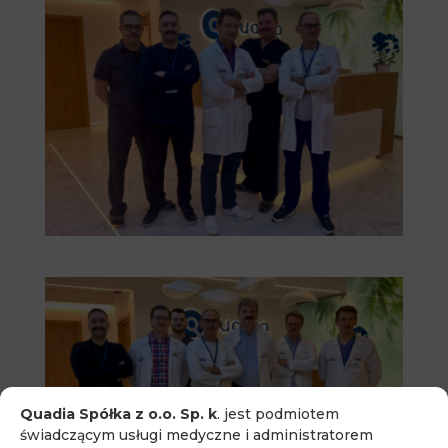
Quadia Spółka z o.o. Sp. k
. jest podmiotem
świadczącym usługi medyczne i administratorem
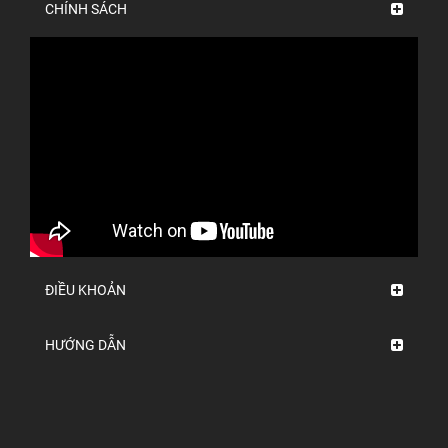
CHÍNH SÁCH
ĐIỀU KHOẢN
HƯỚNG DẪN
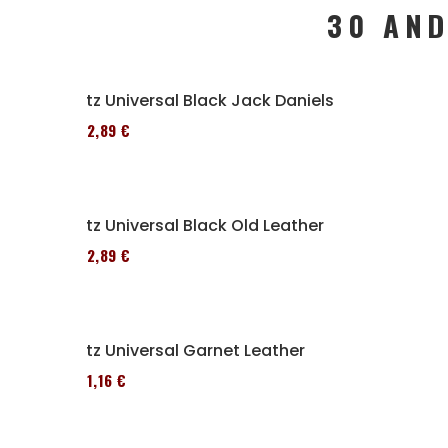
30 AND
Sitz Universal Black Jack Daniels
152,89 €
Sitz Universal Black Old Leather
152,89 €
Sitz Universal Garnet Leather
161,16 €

□ □ □

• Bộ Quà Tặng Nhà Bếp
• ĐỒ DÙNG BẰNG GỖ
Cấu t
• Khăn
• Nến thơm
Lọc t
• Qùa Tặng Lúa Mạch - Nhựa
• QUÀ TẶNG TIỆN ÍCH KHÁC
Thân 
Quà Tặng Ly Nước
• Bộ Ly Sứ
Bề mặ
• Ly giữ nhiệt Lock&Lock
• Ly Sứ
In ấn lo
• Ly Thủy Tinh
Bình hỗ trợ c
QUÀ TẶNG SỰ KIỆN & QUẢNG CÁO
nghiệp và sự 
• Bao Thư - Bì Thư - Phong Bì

□ □ □

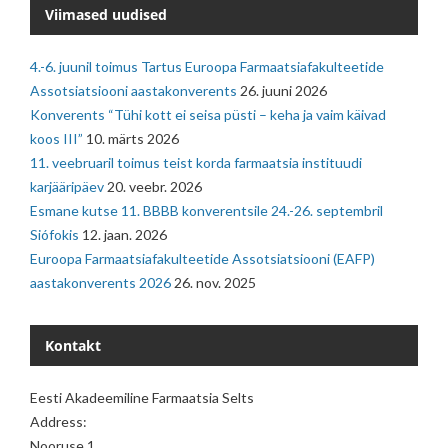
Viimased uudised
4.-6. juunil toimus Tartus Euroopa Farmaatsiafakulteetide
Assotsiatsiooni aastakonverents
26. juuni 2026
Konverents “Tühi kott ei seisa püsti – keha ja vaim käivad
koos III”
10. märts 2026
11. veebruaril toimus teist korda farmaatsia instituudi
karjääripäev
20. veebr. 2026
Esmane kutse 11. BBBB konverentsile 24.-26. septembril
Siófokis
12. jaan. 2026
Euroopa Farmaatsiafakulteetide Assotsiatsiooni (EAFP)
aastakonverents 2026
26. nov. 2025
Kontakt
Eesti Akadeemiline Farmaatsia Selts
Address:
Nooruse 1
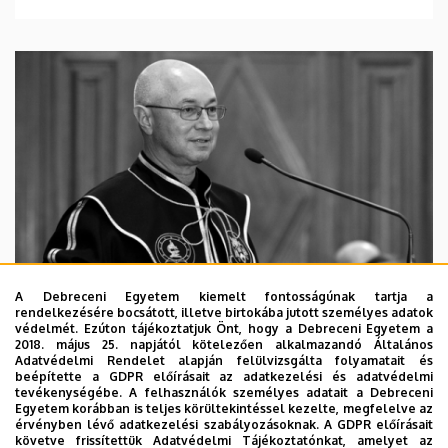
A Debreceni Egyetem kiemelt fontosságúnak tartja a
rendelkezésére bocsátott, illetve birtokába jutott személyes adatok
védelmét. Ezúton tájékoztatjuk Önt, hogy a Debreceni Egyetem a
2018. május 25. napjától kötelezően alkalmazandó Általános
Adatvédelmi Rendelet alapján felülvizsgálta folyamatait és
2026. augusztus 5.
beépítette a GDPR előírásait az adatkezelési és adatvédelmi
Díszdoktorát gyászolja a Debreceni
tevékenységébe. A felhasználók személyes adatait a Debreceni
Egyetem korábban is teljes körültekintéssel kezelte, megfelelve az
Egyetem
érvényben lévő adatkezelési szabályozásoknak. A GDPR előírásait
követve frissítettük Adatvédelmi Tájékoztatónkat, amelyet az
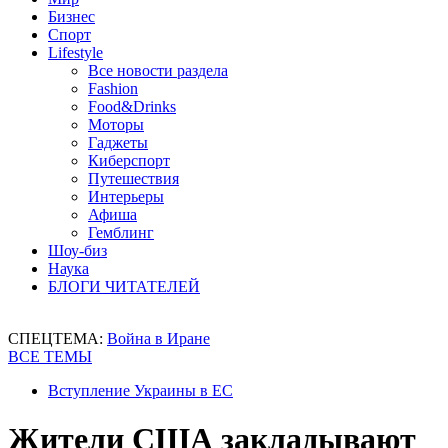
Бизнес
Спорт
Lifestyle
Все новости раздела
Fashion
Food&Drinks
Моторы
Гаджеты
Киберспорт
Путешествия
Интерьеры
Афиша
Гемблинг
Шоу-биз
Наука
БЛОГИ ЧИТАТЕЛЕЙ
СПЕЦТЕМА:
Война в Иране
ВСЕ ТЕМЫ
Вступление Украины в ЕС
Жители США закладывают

□ □ □

WHAT THE EXERCISE ASKS - Retype only the lines above from the one with "26. nov. 2025" through the one with "2026. augusztus 5.", exactly and with both ends. Images stay out.

RESULT BELOW -
26. nov. 2025
Kontakt
Eesti Akadeemiline Farmaatsia Selts
Address:
Nooruse 1
A Debreceni Egyetem kiemelt fontosságúnak tartja a
rendelkezésére bocsátott, illetve birtokába jutott személyes adatok
védelmét. Ezúton tájékoztatjuk Önt, hogy a Debreceni Egyetem a
2018. május 25. napjától kötelezően alkalmazandó Általános
Adatvédelmi Rendelet alapján felülvizsgálta folyamatait és
2026. augusztus 5.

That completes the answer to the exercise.